Bernie Morgan told Third Sector that the bank, which is expected to use money from unclaimed assets to provide new financial products for charities, should reflect lobbying priorities put forward by existing organisations in the social investment field.
"The bank will be in a good position to lobby because it will have a very broad view of the whole sector while it works through intermediaries," she said.
"There are plenty of other organisations in the sector that do lobbying, and do it well, but I feel that their voices might be eclipsed by the scale of the wholesaler.
"We have to come to a considered view on where it will lobby and what the role might look like.
"Unless we get going on it now, we will be caught short later on in the process."

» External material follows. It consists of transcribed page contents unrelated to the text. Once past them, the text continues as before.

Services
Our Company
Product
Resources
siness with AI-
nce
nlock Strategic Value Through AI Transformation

She was speaking after the Good Deals social investment conference last week. Third Sector asked Toby Eccles, development director at Social Finance, a new company formed to research the social investment market, to comment.
He said: "The expertise that the bank builds, and the research it does, will put it in a very strong position to inform government, and other funders in the arena, about how to expand the available capital in the market place."

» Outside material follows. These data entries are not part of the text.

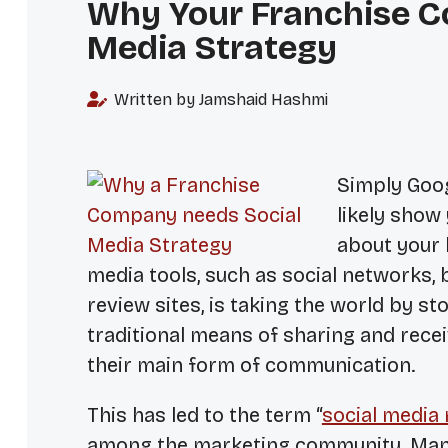
Why Your Franchise C
Media Strategy
Written by Jamshaid Hashmi
Simply Goog
likely show
about your 
media tools, such as social networks, 
review sites, is taking the world by
traditional means of sharing and recei
their main form of communication.
This has led to the term “
social media
among the marketing community. Man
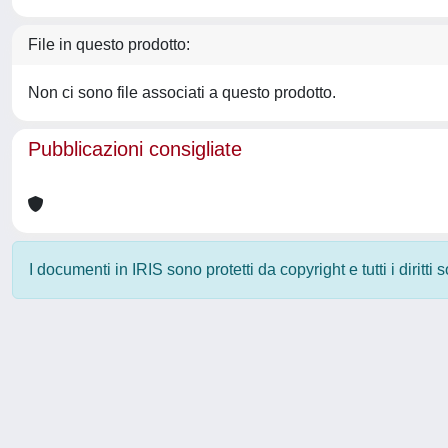
File in questo prodotto:
Non ci sono file associati a questo prodotto.
Pubblicazioni consigliate
I documenti in IRIS sono protetti da copyright e tutti i diritti
Powered by
IRIS
-
about IRIS
-
Utilizzo dei cookie
-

He said the debate should focus on accountability: "If you get the accountability wrong and it's too narrow, so that it's accountable only to financiers or government, then the bank's ability to advocate sensibly will be damaged," he said.
The bank has been named in the Government's Dormant Bank and Building Society Accounts Bill as the third-place recipient for unclaimed assets after youth services and financial inclusion. A date is yet to be set for the Bill's second Commons reading.